Saved data entries
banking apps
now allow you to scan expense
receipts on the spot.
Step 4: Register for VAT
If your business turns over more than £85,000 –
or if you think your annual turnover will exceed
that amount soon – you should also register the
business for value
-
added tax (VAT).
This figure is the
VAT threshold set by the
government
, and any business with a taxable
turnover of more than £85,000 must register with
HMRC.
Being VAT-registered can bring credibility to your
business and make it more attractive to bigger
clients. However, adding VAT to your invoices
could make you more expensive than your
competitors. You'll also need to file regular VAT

(ABOUT THIS TASK): Only lines that hold the string "also" belong in the answer, so copy every one of them from the records.

(RESPONSE AREA):
that amount soon – you should also register the
competitors. You'll also need to file regular VAT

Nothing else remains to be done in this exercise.